Segment Open
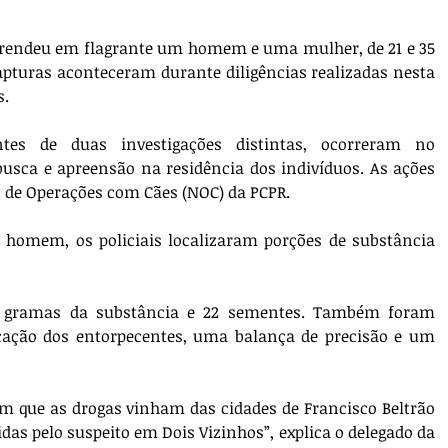
) prendeu em flagrante um homem e uma mulher, de 21 e 35 
capturas aconteceram durante diligências realizadas nesta 
. 
tes de duas investigações distintas, ocorreram no 
ca e apreensão na residência dos indivíduos. As ações 
de Operações com Cães (NOC) da PCPR. 
 homem, os policiais localizaram porções de substância 
7 gramas da substância e 22 sementes. Também foram 
icação dos entorpecentes, uma balança de precisão e um 
m que as drogas vinham das cidades de Francisco Beltrão 
das pelo suspeito em Dois Vizinhos”, explica o delegado da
Segment Closed
• [Assignment] Copy exactly the line that contains "m que as drogas" and every line after it through the end of the entries, with nothing added.

• [Solution to this exercise]
m que as drogas vinham das cidades de Francisco Beltrão 
das pelo suspeito em Dois Vizinhos”, explica o delegado da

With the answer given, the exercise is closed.